It’s similar in the sense that it’s a fundamental rethink of how society organises electricity systems.  But how we do that – what types of institutions we use and what the role of markets and governments is – that’s different. I originally got interested in this topic through reading about the history of electricity systems, especially Thomas Hughes, a famous historian who wrote a book called Networks of Power. What I liked about him was the way he looked at the energy system as a whole: how it was created, and how it developed and expanded over time. Thanks to Thomas Hughes, we have a very good historical narrative of how electricity systems were initially developed by people like Thomas Edison in the 1870s and 1880s. These were small-scale, local systems. But over the next decades – and particularly in the interwar period – they became large, centralised systems spanning regions, nations and even reaching across borders. I was inspired by Hughes’s book and the field of Large Technological Systems, which followed his work. A fundamental question in this field is how to organise these systems so that technological innovations – such as electricity generation or transmission technologies – benefit society and enable end use. This and similar questions are about technical systems but are fundamentally social and political. So, I was keen to build on the work done by people like Thomas Hughes about the early history and expansion of these systems, and to examine a later period, from the 1980s to the mid-1990s, when electricity systems underwent another fundamental reorganisation. This time, it was based around principles of competition and saw the introduction of new types of market mechanisms and regulatory structures.

At the time, privatisation and increasing competition were among the main issues, and the roles of governments and markets transformed. Many countries are now considering re-nationalising the industries they privatised back then. France, relatively recently, nationalised its major energy company, EDF, and Scandinavian countries also remain heavily state-owned. In your recent paper, you contrast Britain's liberalised model from the late 20th century with the broader European experience. Do you think decisions about how and whether net zero is achieved will ultimately be political and societal rather than market-led?

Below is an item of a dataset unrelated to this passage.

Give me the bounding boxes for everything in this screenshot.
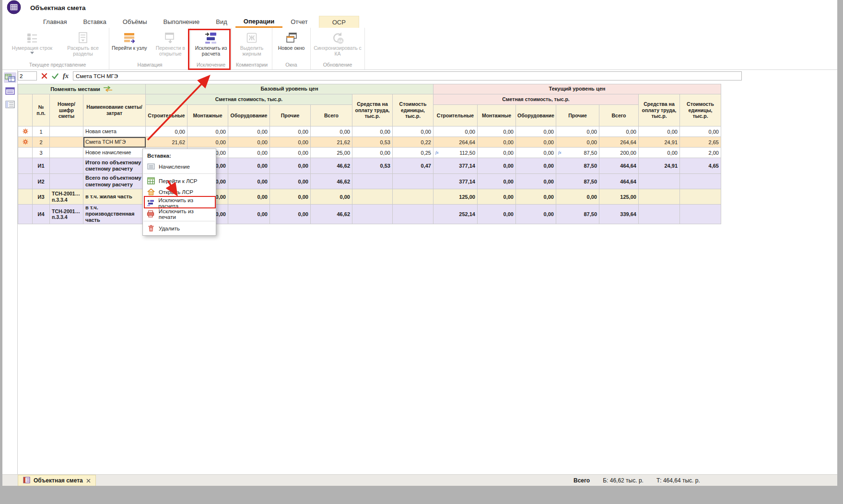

I think there is a rebalancing happening, with a greater role and more direct influence of the state. During the liberalisation period, it wasn’t that the state was uninvolved or had washed its hands of the electricity system. Rather, it changed its role and relationship vis-à-vis private and market actors. The markets were initially underpinned by very strong legislation and regulatory frameworks, which hadn’t existed during the period of public or state control. So, in some ways, it was just a reconfiguration of what the state does, enabled because these energy systems were already in place. It made sense that states then used their market powers to make the systems efficient. Right now, we’re going back in history – to a system building phase involving expansion, reinvestment, large capital programmes, and growth inelectricity demand and investment between generation and networks. That wasn’t the case in the 1990s, when electricity demand was quite static and predictable. Now, electricity use is expected to expand quite dramatically. The key question is: how do you make big, coordinated investments in these complex systems amid uncertainty? Markets are not going manage this on their own. You need a guiding hand from the state, which will act differently in different places. In some places, the state may take a direct role, with public-sector electricity companies making the investments themselves – like in France. Elsewhere, there could be a new relationship between the state and private market actors, where risks are shared between the public and the private.

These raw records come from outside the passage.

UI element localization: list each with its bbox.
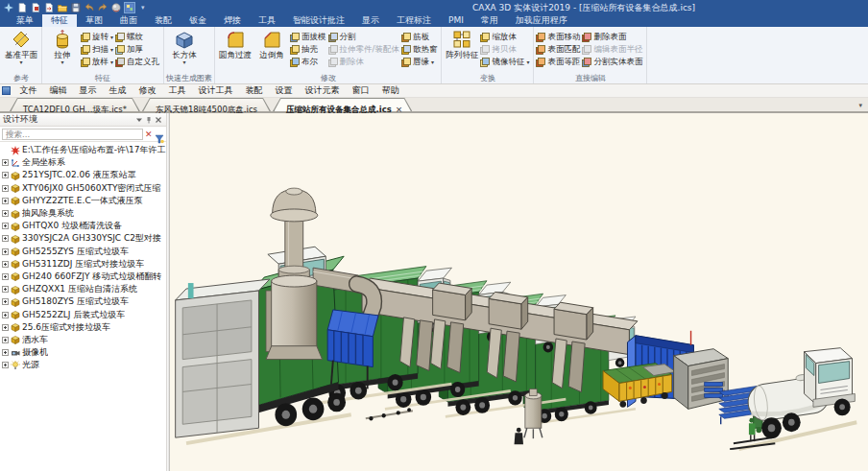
expander-icon[interactable] [2, 185, 9, 192]
expander-icon[interactable] [2, 248, 9, 255]
ribbon-button[interactable]: 拉伸零件/装配体 [328, 43, 399, 56]
tree-item[interactable]: GHZQXX1 压缩站自清洁系统 [2, 283, 166, 295]
equipment-cabinet[interactable] [673, 349, 728, 410]
ribbon-button[interactable]: 螺纹 [115, 31, 159, 43]
ribbon-tab[interactable]: 草图 [77, 14, 111, 27]
tree-item[interactable]: E:\工作任务\压缩站布置-许\17年许工 [2, 144, 166, 156]
collapse-caret-icon[interactable] [134, 115, 144, 125]
search-clear-icon[interactable]: ✕ [145, 130, 153, 139]
small-tank[interactable] [523, 389, 542, 438]
import-file-icon[interactable] [44, 3, 54, 12]
close-icon[interactable] [154, 115, 163, 125]
menu-item[interactable]: 编辑 [43, 84, 73, 97]
ribbon-button[interactable]: 边倒角 [253, 28, 290, 59]
ribbon-button[interactable]: 基准平面▾ [3, 28, 39, 64]
viewport-3d-scene[interactable] [170, 113, 868, 471]
render-settings-icon[interactable] [111, 3, 121, 12]
ribbon-button[interactable]: 自定义孔 [115, 56, 159, 68]
ribbon-button[interactable]: 缩放体 [480, 31, 529, 43]
caxa-logo-icon[interactable] [4, 3, 13, 12]
menu-item[interactable]: 设计元素 [299, 84, 346, 97]
ribbon-button[interactable]: 布尔 [290, 56, 326, 68]
ribbon-button[interactable]: 表面等距 [536, 56, 580, 68]
ribbon-tab[interactable]: 智能设计批注 [284, 14, 353, 27]
ribbon-button[interactable]: 筋板 [401, 31, 438, 43]
ribbon-tab[interactable]: 加载应用程序 [507, 14, 576, 27]
filter-icon[interactable] [155, 130, 164, 139]
redo-icon[interactable] [98, 3, 108, 12]
ribbon-button[interactable]: 放样▾ [81, 56, 113, 68]
ribbon-tab[interactable]: 常用 [472, 14, 507, 27]
ribbon-button[interactable]: 散热窗 [401, 43, 438, 56]
ribbon-button[interactable]: 分割 [328, 31, 399, 43]
menu-item[interactable]: 设计工具 [192, 84, 239, 97]
expander-icon[interactable] [2, 298, 9, 305]
menu-item[interactable]: 帮助 [375, 84, 405, 97]
search-input[interactable]: 搜索... [2, 129, 143, 140]
expander-icon[interactable] [2, 324, 9, 331]
ribbon-button[interactable]: 抽壳 [290, 43, 326, 56]
ribbon-tab[interactable]: 工程标注 [388, 14, 440, 27]
ribbon-tab[interactable]: 菜单 [8, 14, 42, 27]
expander-icon[interactable] [2, 286, 9, 293]
ribbon-button[interactable]: 阵列特征 [444, 28, 480, 59]
tree-item[interactable]: GH240 660FZJY 移动式垃圾桶翻转 [2, 271, 166, 283]
pin-icon[interactable] [144, 115, 154, 125]
expander-icon[interactable] [2, 349, 9, 356]
undo-icon[interactable] [84, 3, 94, 12]
ribbon-tab[interactable]: 特征 [42, 14, 77, 27]
menu-item[interactable]: 修改 [133, 84, 162, 97]
window-menu-icon[interactable] [2, 86, 11, 95]
expander-icon[interactable] [2, 223, 9, 229]
tree-item[interactable]: 251YSJTC.02.06 液压泵站罩 [2, 169, 166, 181]
tree-item[interactable]: GH5180ZYS 压缩式垃圾车 [2, 295, 166, 308]
ribbon-tab[interactable]: 钣金 [181, 14, 215, 27]
worker-figure-1[interactable] [514, 428, 522, 444]
tree-item[interactable]: 光源 [2, 359, 166, 371]
ribbon-button[interactable]: 面拔模 [290, 31, 326, 43]
expander-icon[interactable] [2, 362, 9, 368]
expander-icon[interactable] [2, 172, 9, 178]
ribbon-tab[interactable]: 曲面 [111, 14, 146, 27]
menu-item[interactable]: 窗口 [346, 84, 375, 97]
ribbon-button[interactable]: 分割实体表面 [582, 56, 642, 68]
tree-item[interactable]: GH5311ZDJ 压缩式对接垃圾车 [2, 258, 166, 271]
design-library-icon[interactable] [125, 3, 134, 12]
tree-item[interactable]: GHYYZ2ZTE.E.C一体式液压泵 [2, 195, 166, 207]
ribbon-button[interactable]: 长方体▾ [166, 28, 203, 64]
open-folder-icon[interactable] [58, 3, 67, 12]
tree-item[interactable]: GHTQX0 垃圾桶清洗设备 [2, 220, 166, 232]
document-tab[interactable]: 东风天锦18吨4500底盘.ics [142, 98, 271, 111]
expander-icon[interactable] [2, 159, 9, 166]
ribbon-button[interactable]: 拉伸▾ [44, 28, 81, 64]
open-example-icon[interactable] [31, 3, 40, 12]
ribbon-tab[interactable]: 焊接 [215, 14, 250, 27]
expander-icon[interactable] [2, 210, 9, 217]
viewport-3d[interactable] [170, 113, 868, 471]
ribbon-tab[interactable]: 工具 [250, 14, 284, 27]
expander-icon[interactable] [2, 337, 9, 343]
expander-icon[interactable] [2, 198, 9, 204]
tree-item[interactable]: 全局坐标系 [2, 156, 166, 169]
ribbon-tab[interactable]: 显示 [353, 14, 388, 27]
ribbon-button[interactable]: 删除体 [328, 56, 399, 68]
expander-icon[interactable] [2, 261, 9, 268]
menu-item[interactable]: 装配 [239, 84, 269, 97]
toolbar-overflow-icon[interactable]: ▾ [141, 4, 145, 12]
ribbon-button[interactable]: 加厚 [115, 43, 159, 56]
ribbon-button[interactable]: 圆角过渡 [217, 28, 253, 59]
yellow-flatbed[interactable] [603, 364, 675, 408]
tree-item[interactable]: GH5252ZLJ 后装式垃圾车 [2, 308, 166, 320]
tree-item[interactable]: 抽风除臭系统 [2, 207, 166, 220]
expander-icon[interactable] [2, 312, 9, 318]
ribbon-button[interactable]: 编辑表面半径 [582, 43, 642, 56]
menu-item[interactable]: 显示 [73, 84, 103, 97]
ribbon-button[interactable]: 镜像特征▾ [480, 56, 529, 68]
ribbon-button[interactable]: 旋转▾ [81, 31, 113, 43]
tree-item[interactable]: 摄像机 [2, 346, 166, 359]
tree-item[interactable]: 洒水车 [2, 334, 166, 346]
ribbon-button[interactable]: 唇缘▾ [401, 56, 438, 68]
ribbon-button[interactable]: 表面移动 [536, 31, 580, 43]
ribbon-tab[interactable]: PMI [440, 14, 472, 27]
menu-item[interactable]: 文件 [13, 84, 43, 97]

In the fossil fuel model, it was about linking markets together, having forward trading, and thinking in commodity market terms. But in the current world, we need to think decades ahead and figure out how to spread those costs and risks over a long period of time.

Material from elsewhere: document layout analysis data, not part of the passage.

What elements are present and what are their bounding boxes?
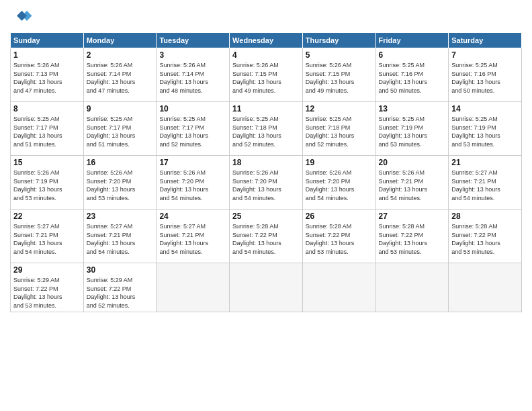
day-info: Sunrise: 5:26 AM Sunset: 7:21 PM Dayligh… [379,169,446,202]
day-number: 27 [379,212,446,221]
day-info: Sunrise: 5:25 AM Sunset: 7:18 PM Dayligh… [232,115,300,148]
logo [10,7,33,27]
day-info: Sunrise: 5:28 AM Sunset: 7:22 PM Dayligh… [306,222,373,256]
calendar-table: SundayMondayTuesdayWednesdayThursdayFrid… [10,32,522,312]
calendar-cell: 24Sunrise: 5:27 AM Sunset: 7:21 PM Dayli… [157,210,230,263]
day-number: 24 [159,212,226,221]
day-info: Sunrise: 5:26 AM Sunset: 7:13 PM Dayligh… [13,61,81,95]
calendar-cell: 28Sunrise: 5:28 AM Sunset: 7:22 PM Dayli… [449,210,522,263]
calendar-cell: 17Sunrise: 5:26 AM Sunset: 7:20 PM Dayli… [157,156,230,210]
day-number: 20 [379,158,446,167]
day-info: Sunrise: 5:27 AM Sunset: 7:21 PM Dayligh… [159,222,226,256]
day-info: Sunrise: 5:25 AM Sunset: 7:19 PM Dayligh… [379,115,446,148]
day-info: Sunrise: 5:25 AM Sunset: 7:16 PM Dayligh… [379,61,446,95]
day-number: 15 [13,158,81,167]
day-info: Sunrise: 5:26 AM Sunset: 7:15 PM Dayligh… [306,61,373,95]
day-number: 13 [379,104,446,113]
weekday-header-sunday: Sunday [11,33,84,48]
calendar-cell: 3Sunrise: 5:26 AM Sunset: 7:14 PM Daylig… [157,48,230,102]
day-number: 25 [232,212,300,221]
calendar-cell: 2Sunrise: 5:26 AM Sunset: 7:14 PM Daylig… [83,48,157,102]
day-number: 6 [379,50,446,60]
header [10,7,522,27]
calendar-cell: 30Sunrise: 5:29 AM Sunset: 7:22 PM Dayli… [83,263,157,312]
weekday-header-wednesday: Wednesday [230,33,303,48]
day-info: Sunrise: 5:28 AM Sunset: 7:22 PM Dayligh… [232,222,300,256]
weekday-header-friday: Friday [375,33,449,48]
calendar-cell: 10Sunrise: 5:25 AM Sunset: 7:17 PM Dayli… [157,102,230,156]
day-number: 22 [13,212,81,221]
day-number: 7 [451,50,519,60]
calendar-cell: 25Sunrise: 5:28 AM Sunset: 7:22 PM Dayli… [230,210,303,263]
week-row-1: 1Sunrise: 5:26 AM Sunset: 7:13 PM Daylig… [11,48,522,102]
calendar-cell: 13Sunrise: 5:25 AM Sunset: 7:19 PM Dayli… [375,102,449,156]
weekday-header-thursday: Thursday [302,33,375,48]
calendar-cell: 4Sunrise: 5:26 AM Sunset: 7:15 PM Daylig… [230,48,303,102]
calendar-cell [230,263,303,312]
calendar-cell: 18Sunrise: 5:26 AM Sunset: 7:20 PM Dayli… [230,156,303,210]
day-info: Sunrise: 5:25 AM Sunset: 7:17 PM Dayligh… [159,115,226,148]
day-info: Sunrise: 5:27 AM Sunset: 7:21 PM Dayligh… [13,222,81,256]
day-info: Sunrise: 5:26 AM Sunset: 7:20 PM Dayligh… [306,169,373,202]
calendar-cell [302,263,375,312]
day-info: Sunrise: 5:27 AM Sunset: 7:21 PM Dayligh… [87,222,154,256]
day-number: 14 [451,104,519,113]
calendar-cell: 1Sunrise: 5:26 AM Sunset: 7:13 PM Daylig… [11,48,84,102]
calendar-cell: 15Sunrise: 5:26 AM Sunset: 7:19 PM Dayli… [11,156,84,210]
day-info: Sunrise: 5:29 AM Sunset: 7:22 PM Dayligh… [13,276,81,310]
calendar-cell [375,263,449,312]
weekday-header-monday: Monday [83,33,157,48]
calendar-cell: 26Sunrise: 5:28 AM Sunset: 7:22 PM Dayli… [302,210,375,263]
day-info: Sunrise: 5:26 AM Sunset: 7:14 PM Dayligh… [159,61,226,95]
calendar-cell [157,263,230,312]
calendar-cell: 5Sunrise: 5:26 AM Sunset: 7:15 PM Daylig… [302,48,375,102]
day-info: Sunrise: 5:29 AM Sunset: 7:22 PM Dayligh… [87,276,154,310]
week-row-4: 22Sunrise: 5:27 AM Sunset: 7:21 PM Dayli… [11,210,522,263]
calendar-cell: 23Sunrise: 5:27 AM Sunset: 7:21 PM Dayli… [83,210,157,263]
day-number: 28 [451,212,519,221]
weekday-header-saturday: Saturday [449,33,522,48]
calendar-cell: 21Sunrise: 5:27 AM Sunset: 7:21 PM Dayli… [449,156,522,210]
day-info: Sunrise: 5:25 AM Sunset: 7:16 PM Dayligh… [451,61,519,95]
day-number: 2 [87,50,154,60]
day-info: Sunrise: 5:26 AM Sunset: 7:20 PM Dayligh… [87,169,154,202]
weekday-header-row: SundayMondayTuesdayWednesdayThursdayFrid… [11,33,522,48]
day-number: 16 [87,158,154,167]
day-info: Sunrise: 5:26 AM Sunset: 7:20 PM Dayligh… [232,169,300,202]
calendar-cell: 11Sunrise: 5:25 AM Sunset: 7:18 PM Dayli… [230,102,303,156]
day-info: Sunrise: 5:28 AM Sunset: 7:22 PM Dayligh… [451,222,519,256]
day-info: Sunrise: 5:25 AM Sunset: 7:19 PM Dayligh… [451,115,519,148]
day-number: 11 [232,104,300,113]
day-number: 1 [13,50,81,60]
day-number: 10 [159,104,226,113]
calendar-cell: 29Sunrise: 5:29 AM Sunset: 7:22 PM Dayli… [11,263,84,312]
week-row-3: 15Sunrise: 5:26 AM Sunset: 7:19 PM Dayli… [11,156,522,210]
calendar-cell: 22Sunrise: 5:27 AM Sunset: 7:21 PM Dayli… [11,210,84,263]
day-info: Sunrise: 5:25 AM Sunset: 7:17 PM Dayligh… [87,115,154,148]
day-number: 26 [306,212,373,221]
day-info: Sunrise: 5:26 AM Sunset: 7:19 PM Dayligh… [13,169,81,202]
day-number: 12 [306,104,373,113]
day-number: 21 [451,158,519,167]
day-number: 5 [306,50,373,60]
calendar-cell: 7Sunrise: 5:25 AM Sunset: 7:16 PM Daylig… [449,48,522,102]
week-row-2: 8Sunrise: 5:25 AM Sunset: 7:17 PM Daylig… [11,102,522,156]
calendar-cell: 12Sunrise: 5:25 AM Sunset: 7:18 PM Dayli… [302,102,375,156]
day-number: 8 [13,104,81,113]
day-number: 18 [232,158,300,167]
day-info: Sunrise: 5:25 AM Sunset: 7:17 PM Dayligh… [13,115,81,148]
calendar-cell: 16Sunrise: 5:26 AM Sunset: 7:20 PM Dayli… [83,156,157,210]
day-number: 23 [87,212,154,221]
day-info: Sunrise: 5:26 AM Sunset: 7:20 PM Dayligh… [159,169,226,202]
calendar-cell: 27Sunrise: 5:28 AM Sunset: 7:22 PM Dayli… [375,210,449,263]
week-row-5: 29Sunrise: 5:29 AM Sunset: 7:22 PM Dayli… [11,263,522,312]
day-info: Sunrise: 5:27 AM Sunset: 7:21 PM Dayligh… [451,169,519,202]
day-number: 4 [232,50,300,60]
calendar-cell: 8Sunrise: 5:25 AM Sunset: 7:17 PM Daylig… [11,102,84,156]
day-info: Sunrise: 5:28 AM Sunset: 7:22 PM Dayligh… [379,222,446,256]
calendar-container: SundayMondayTuesdayWednesdayThursdayFrid… [0,0,532,319]
logo-icon [13,7,33,27]
calendar-cell [449,263,522,312]
day-number: 29 [13,265,81,275]
weekday-header-tuesday: Tuesday [157,33,230,48]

What does “risk” mean in this context? And who is most likely to bear it on the road to net zero? Will it be consumers through higher prices, or will risk be distributed elsewhere?

There’s been a qualitative change in how we think about risk and electricity systems around low carbon and net zero. In the largely thermal-based systems, most of the risk was linked to the cost of fuel inputs, which accounted for the majority of costs. In countries like the UK and much of Western Europe, which had become increasingly reliant on energy imports and global commodity markets, the main risks lay in the fuel costs and the operation of the electricity system. The markets were then designed to manage that risk. Because the countries dealt with commodity price risks for natural gas and coal, they structured their electricity systems similarly to commodity markets. There was a natural synergy in managing risks: when the cost of fuel input went up, so did the cost of electricity. Low-carbon systems are different. It’s now about upfront investment, and that’s where most of the risk is. Once you’ve made the investment, the costs are much lower. So the question moves from how to manage and allocate risk around fossil fuel price volatility, to how to manage and allocate the risk of big upfront investments.  And that links to your previous question. In the fossil fuel model, it was about linking markets together, having forward trading, and thinking in commodity market terms. But in the current world, we need to think decades ahead and figure out how to spread those costs and risks over a long period of time.

Speaking about decades ahead, the plan is to reach net zero. The UK’s emissions from electricity generation have dropped by over 20% in the last three decades. Other areas of energy use, such as heating, remain quite emissions-heavy. You’ve co-authored an article on seasonal thermal storage, which remains marginal here – unlike in countries like Denmark and Sweden. Why is that the case and what is the role of heat pumps and similar technologies in the wider energy transition?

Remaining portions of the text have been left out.